I'm walking away from M, my head in my hands. He's told me something I can't think to process, something that uproots my safe-haven of victim memory from my victimized past life. Fortune may have been a monster, but at least she was mine. To think of her, not as some hazy darkness at the edge of my mind, but as one planted there by a corrupt government; it's exhausting.
I know I need to get back to my bunker, to sit alone in the quiet. And I need to think about how I can stop what I had always believed was my creation. But as I'm walking, heels dragging on the dusty earth, footsteps pound behind me.
"Lucky!" Anita emerges, reckless and tumbling along the path so fast she looks like she's flying. Her hair, grown long and thick, spread out behind her like wings. For a moment, with the setting sun turning her brown skin gold, I forget she's not an angel.
I forget she lived as darkness.
I forget I couldn't love her.
And then she's Anita again, tripping over a stone and crashing into me. My arms go instinctively up to keep her from falling before I realize I'm holding chaos, and I let her go. She lowers her eyes to the ground.
"You can't hate me forever." Her voice comes strong and brave, so sure of me. So sure I'm a good guy, not a disgusting mess. I'm tempted to quote a line from Julius Caesar. "Be not deceived. If I have veiled my look, I turn the trouble of my countenance merely upon myself."
"I don't hate you." I swallow, keeping my gaze in the forest behind her. I know if I were to see her face up close, and the smile that never truly went away, I'd never stop looking. But it's better for me, for her, for everyone, if I keep my eyes on the trees.
"You must be a pretty good liar, then." She spits. I don't look, but I know she's staring. I know she'll keep staring until one of us moves. Finally, I sigh and meet her eyes.
"I didn't deal with it well, and I'm sorry, but now isn't the time." I figure if I keep talking, she'll go away. She'll leave me alone to go back to solitude and self-destruction and millennia of punishing myself for hurting good people.
"That's a load of astrology." She glares at me. "You've been avoiding this conversation since I got here, really got here, and you can't back out again. I'm not delusional, and I don't believe that things will ever be the way they were, but I'm not an idiot either. I know that we work well together. If we thought on the same page, we could destroy BLI that many times faster. And even if you don't care at all about me, I know you care about getting revenge for Maria."
I wince when Anita says her name. I've heard it danced around for months and it's almost so shocking out loud that I jump. Other than Silver, Thomas, and M, no one speaks about her anymore. Not even Sej.
"So do I." Anita grabs my arm and I recoil. Hurt flashes in her eyes.
"We used to have something." She shakes her head. "Something good. And look what you've gone and done with it." She takes a step forward and laces her fingers through mine. I stop breathing but I don't pull away.
"Do you remember, when we both would have killed to do this? In daylight, most of all?"

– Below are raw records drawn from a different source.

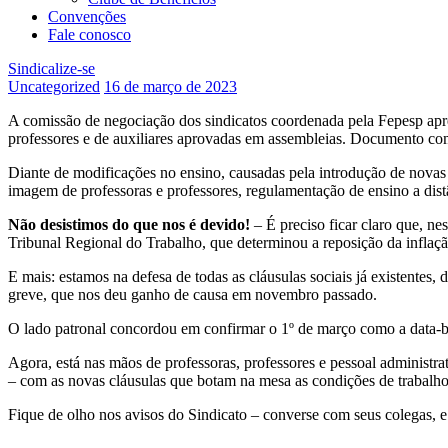
Convenções
Fale conosco
Sindicalize-se
Uncategorized
16 de março de 2023
A comissão de negociação dos sindicatos coordenada pela Fepesp apre
professores e de auxiliares aprovadas em assembleias. Documento com 
Diante de modificações no ensino, causadas pela introdução de novas t
imagem de professoras e professores, regulamentação de ensino a distâ
Não desistimos do que nos é devido!
– É preciso ficar claro que, n
Tribunal Regional do Trabalho, que determinou a reposição da inflaçã
E mais: estamos na defesa de todas as cláusulas sociais já existente
greve, que nos deu ganho de causa em novembro passado.
O lado patronal concordou em confirmar o 1º de março como a data-ba
Agora, está nas mãos de professoras, professores e pessoal administra
– com as novas cláusulas que botam na mesa as condições de trabalh
Fique de olho nos avisos do Sindicato – converse com seus colegas, e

"It's dusk." I point out weakly.
"It's the time of day when the light is dying. It's not dead yet." She points the index finger of her free hand at my chest. "And neither is this."

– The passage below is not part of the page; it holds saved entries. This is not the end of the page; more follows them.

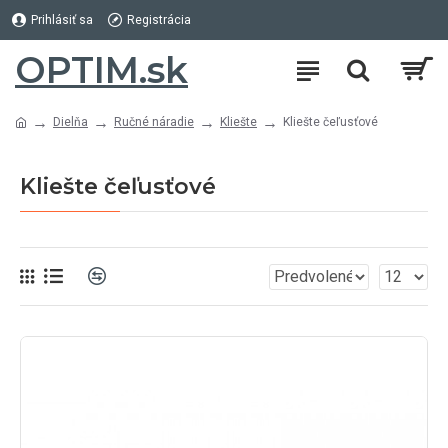
Prihlásiť sa
Registrácia
OPTIM.sk
Dielňa
Ručné náradie
Kliešte
Kliešte čeľusťové
Kliešte čeľusťové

She reaches up on her tiptoes to kiss me softly, fiercely, and she pulls away.
"I had to try." Her shoulders sink. "Come find me when Lucky returns." I stand speechless, mouth involuntarily open. The warm feeling of her lips still lingers on mine, and I can't help but think that this isn't the way I wanted my first kiss to go. This isn't the way I wanted to kiss Anita. Still, I can't deny that I wanted to kiss her.

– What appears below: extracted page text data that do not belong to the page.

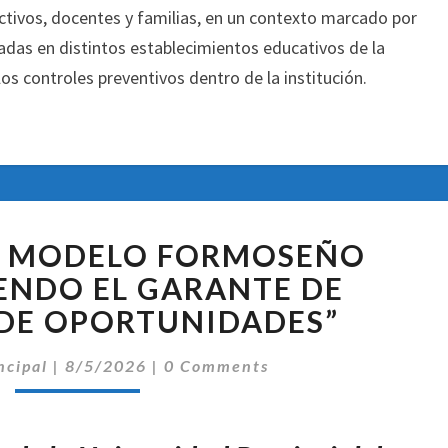
ctivos, docentes y familias, en un contexto marcado por
adas en distintos establecimientos educativos de la
los controles preventivos dentro de la institución.
INSFRÁN:
EL MODELO FORMOSEÑO
“EL
MODELO
IENDO EL GARANTE DE
FORMOSEÑO
DE OPORTUNIDADES”
SEGUIRÁ
SIENDO
Comentarios
ncipal
|
8/5/2026
|
0 Comments
EL
GARANTE
DE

The light fades against her back, the subtle swish of her boots on ground resting in my ears. She stops, tilts her head as if she wants to look back, and thinks better of it, walking faster to reach her bunker before nightfall.
I stand in agonized silence, hating myself for every second I don't run after her, hating myself for every minute I spent avoiding her in the last three months, hating myself for the time it takes me to pick myself up and start the long walk back to camp.
By the time I reach my room, the stars are out, cold, disapproving light pooling in my palms and rolling down my cheeks. As the socks sing their nightly ballad, I think: If only I had told her I love.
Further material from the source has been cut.